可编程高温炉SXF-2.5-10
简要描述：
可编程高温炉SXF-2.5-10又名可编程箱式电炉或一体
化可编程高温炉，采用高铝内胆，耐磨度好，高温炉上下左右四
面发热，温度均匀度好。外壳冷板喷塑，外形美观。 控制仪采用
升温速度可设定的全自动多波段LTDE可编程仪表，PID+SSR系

---

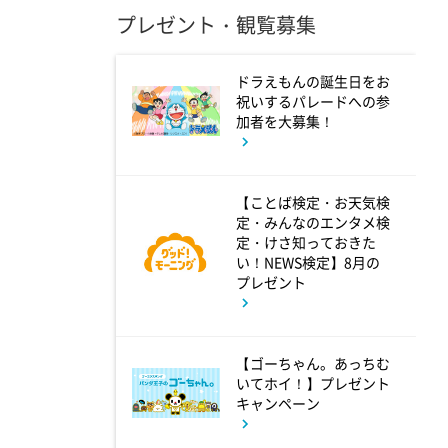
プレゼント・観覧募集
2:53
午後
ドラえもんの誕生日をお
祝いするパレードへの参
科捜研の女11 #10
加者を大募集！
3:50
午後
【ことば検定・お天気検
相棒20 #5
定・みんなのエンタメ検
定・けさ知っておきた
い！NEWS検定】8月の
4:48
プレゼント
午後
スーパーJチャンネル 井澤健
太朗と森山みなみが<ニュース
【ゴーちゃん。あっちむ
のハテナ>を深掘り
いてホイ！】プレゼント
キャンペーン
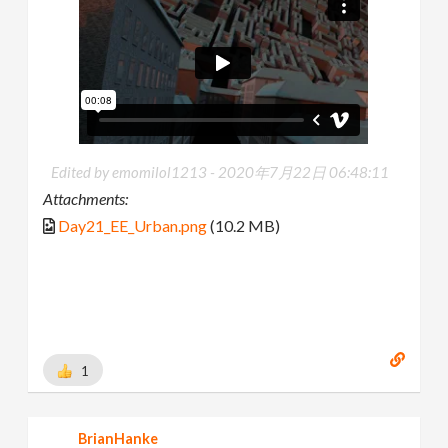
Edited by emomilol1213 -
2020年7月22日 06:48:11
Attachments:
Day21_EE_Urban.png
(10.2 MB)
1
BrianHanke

==

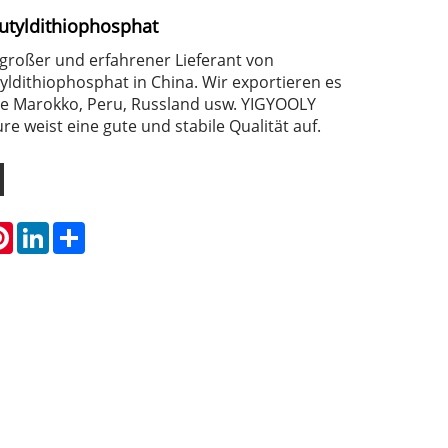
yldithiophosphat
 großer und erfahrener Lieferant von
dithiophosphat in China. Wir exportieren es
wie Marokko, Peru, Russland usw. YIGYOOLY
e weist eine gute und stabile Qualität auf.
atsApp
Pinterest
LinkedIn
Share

| The task |
Where the word "可编程高温炉SXF" shows up in a line of the entries above, count that line; the answer is the total alone.

| Problem solution |
2